12.4.2. Quality Values

The content negotiation fields defined by this specification use a common parameter, named "q" (case-insensitive), to assign a relative "weight" to the preference for that associated kind of content. This weight is referred to as a "quality value" (or "qvalue") because the same parameter name is often used within server configurations to assign a weight to the relative quality of the various representations that can be selected for a resource.

The weight is normalized to a real number in the range 0 through 1, where 0.001 is the least preferred and 1 is the most preferred; a value of 0 means "not acceptable". If no "q" parameter is present, the default weight is 1.

weight = OWS ";" OWS "q=" qvalue qvalue = ( "0" [ "." 0*3DIGIT ] ) / ( "1" [ "." 0*3("0") ] )

A sender of qvalue MUST NOT generate more than three digits after the decimal point. User configuration of these values ought to be limited in the same fashion.

12.4.3. Wildcard Values

Most of these header fields, where indicated, define a wildcard value ("*") to select unspecified values. If no wildcard is present, values that are not explicitly mentioned in the field are considered unacceptable. Within Vary, the wildcard value means that the variance is unlimited.

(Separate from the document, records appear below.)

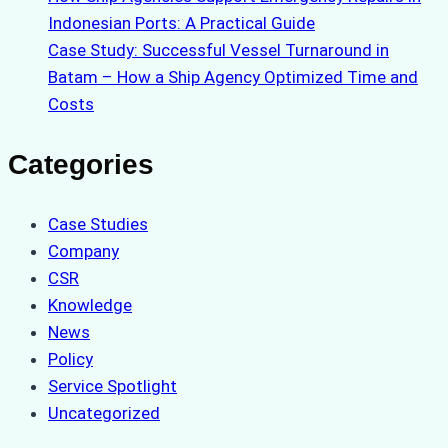
Indonesian Ports: A Practical Guide
Case Study: Successful Vessel Turnaround in
Batam – How a Ship Agency Optimized Time and
Costs
Categories
Case Studies
Company
CSR
Knowledge
News
Policy
Service Spotlight
Uncategorized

| *Note:* In practice, using wildcards in content negotiation has | limited practical value because it is seldom useful to say, for | example, "I prefer image/* more or less than (some other | specific value)". By sending Accept: */*;q=0, clients can | explicitly request a 406 (Not Acceptable) response if a more | preferred format is not available, but they still need to be | able to handle a different response since the server is allowed | to ignore their preference.

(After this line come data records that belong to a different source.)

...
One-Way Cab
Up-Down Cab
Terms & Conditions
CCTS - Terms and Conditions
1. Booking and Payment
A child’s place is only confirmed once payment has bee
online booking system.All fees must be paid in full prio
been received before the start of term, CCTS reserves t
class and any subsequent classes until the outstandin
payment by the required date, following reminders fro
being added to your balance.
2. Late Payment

12.5. Content Negotiation Fields

12.5.1. Accept

The "Accept" header field can be used by user agents to specify their preferences regarding response media types. For example, Accept header fields can be used to indicate that the request is specifically limited to a small set of desired types, as in the case of a request for an in-line image.

When sent by a server in a response, Accept provides information about which content types are preferred in the content of a subsequent request to the same resource.

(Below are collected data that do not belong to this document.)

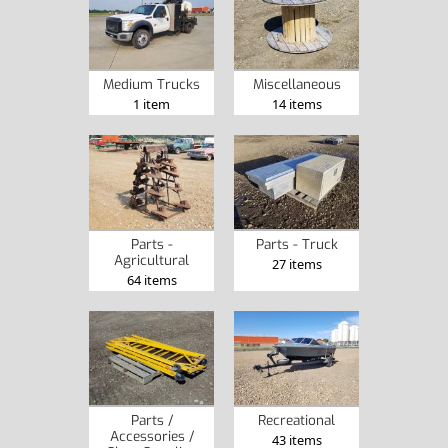
Medium Trucks
Miscellaneous
1 item
14 items
Parts -
Parts - Truck
Agricultural
27 items
64 items
Parts /
Recreational
Accessories /
43 items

Accept = #( media-range [ weight ] )

media-range = ( "*/*" / ( type "/" "*" ) / ( type "/" subtype ) ) parameters

The asterisk "*" character is used to group media types into ranges, with "*/*" indicating all media types and "type/*" indicating all subtypes of that type. The media-range can include media type parameters that are applicable to that range.

Each media-range might be followed by optional applicable media type parameters (e.g., charset), followed by an optional "q" parameter for indicating a relative weight (Section 12.4.2).

Previous specifications allowed additional extension parameters to appear after the weight parameter. The accept extension grammar (accept-params, accept-ext) has been removed because it had a complicated definition, was not being used in practice, and is more easily deployed through new header fields. Senders using weights SHOULD send "q" last (after all media-range parameters). Recipients SHOULD process any parameter named "q" as weight, regardless of parameter ordering.

| *Note:* Use of the "q" parameter name to control content | negotiation would interfere with any media type parameter | having the same name. Hence, the media type registry disallows | parameters named "q".

The example

Accept: audio/*; q=0.2, audio/basic

is interpreted as "I prefer audio/basic, but send me any audio type if it is the best available after an 80% markdown in quality".

A more elaborate example is

Accept: text/plain; q=0.5, text/html, text/x-dvi; q=0.8, text/x-c

Verbally, this would be interpreted as "text/html and text/x-c are the equally preferred media types, but if they do not exist, then send the text/x-dvi representation, and if that does not exist, send the text/plain representation".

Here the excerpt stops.